TASK PROMPT » Each line in the data must be reproduced as written, except for any picture.

DATA SUPPLIED »
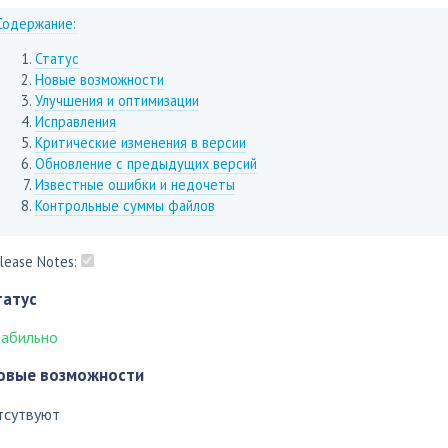
Содержание:
Статус
Новые возможности
Улучшения и оптимизации
Исправления
Критические изменения в версии
Обновление с предыдущих версий
Известные ошибки и недочеты
Контрольные суммы файлов
lease Notes:
татус
табильно
овые возможности
тсутвуют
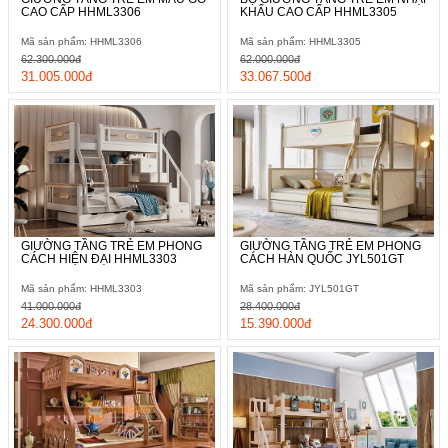
CAO CẤP HHML3306
KHẨU CAO CẤP HHML3305
Mã sản phẩm: HHML3306
Mã sản phẩm: HHML3305
62.300.000đ
62.000.000đ
31.005.000đ
33.067.500đ
GIƯỜNG TẦNG TRẺ EM PHONG
GIƯỜNG TẦNG TRẺ EM PHONG
CÁCH HIỆN ĐẠI HHML3303
CÁCH HÀN QUỐC JYL501GT
Mã sản phẩm: HHML3303
Mã sản phẩm: JYL501GT
41.000.000đ
28.400.000đ
24.300.000đ
15.390.000đ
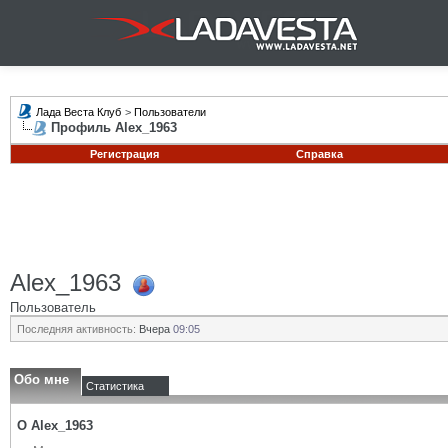
Лада Веста Клуб
>
Пользователи
Профиль Alex_1963
Регистрация
Справка
Alex_1963
Пользователь
Последняя активность:
Вчера
09:05
Обо мне
Статистика
О Alex_1963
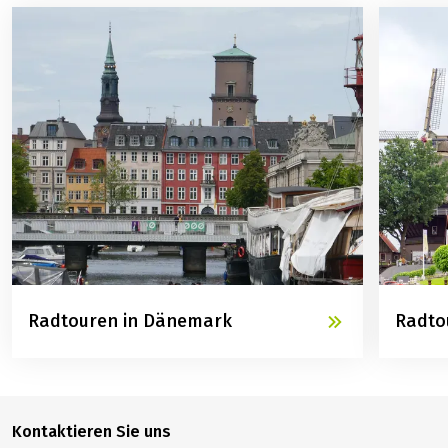
Radtouren in Dänemark
Radto
Kontaktieren Sie uns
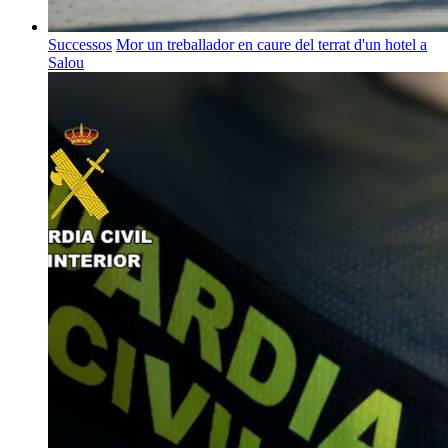
Successos
Mor un treballador en caure del terrat d'un hotel a
Salou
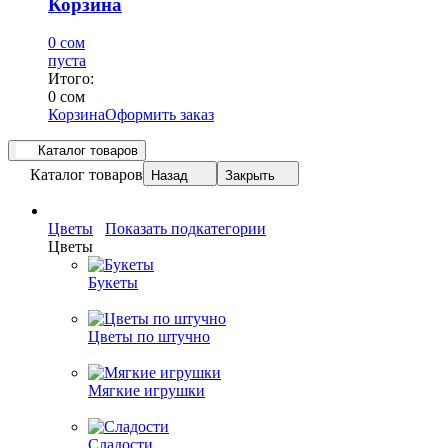
Корзина
0 сом
пуста
Итого:
0 сом
Корзина
Оформить заказ
Каталог товаров
Каталог товаров
Назад
Закрыть
Цветы
Показать подкатегории
Цветы
Букеты
Цветы по штучно
Мягкие игрушки
Сладости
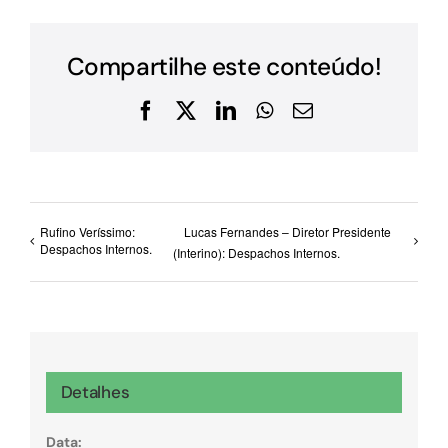
Compartilhe este conteúdo!
Facebook
X
LinkedIn
WhatsApp
E-
mail
Rufino Veríssimo:
Lucas Fernandes – Diretor Presidente
Despachos Internos.
(Interino): Despachos Internos.
Detalhes
Data:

RESULT OF THE TASK »
Содержание:
Статус
Новые возможности
Улучшения и оптимизации
Исправления
Критические изменения в версии
Обновление с предыдущих версий
Известные ошибки и недочеты
Контрольные суммы файлов
lease Notes:
татус
табильно
овые возможности
тсутвуют
CAO CẤP HHML3306
KHẨU CAO CẤP HHML3305
Mã sản phẩm: HHML3306
Mã sản phẩm: HHML3305
62.300.000đ
62.000.000đ
31.005.000đ
33.067.500đ
GIƯỜNG TẦNG TRẺ EM PHONG
GIƯỜNG TẦNG TRẺ EM PHONG
CÁCH HIỆN ĐẠI HHML3303
CÁCH HÀN QUỐC JYL501GT
Mã sản phẩm: HHML3303
Mã sản phẩm: JYL501GT
41.000.000đ
28.400.000đ
24.300.000đ
15.390.000đ
Лада Веста Клуб
>
Пользователи
Профиль Alex_1963
Регистрация
Справка
Alex_1963
Пользователь
Последняя активность:
Вчера
09:05
Обо мне
Статистика
О Alex_1963
Radtouren in Dänemark
Radto
Kontaktieren Sie uns
Successos
Mor un treballador en caure del terrat d'un hotel a
Salou
Корзина
0 сом
пуста
Итого:
0 сом
Корзина
Оформить заказ
Каталог товаров
Каталог товаров
Назад
Закрыть
Цветы
Показать подкатегории
Цветы
Букеты
Цветы по штучно
Мягкие игрушки
Сладости
Compartilhe este conteúdo!
Facebook
X
LinkedIn
WhatsApp
E-
mail
Rufino Veríssimo:
Lucas Fernandes – Diretor Presidente
Despachos Internos.
(Interino): Despachos Internos.
Detalhes
Data:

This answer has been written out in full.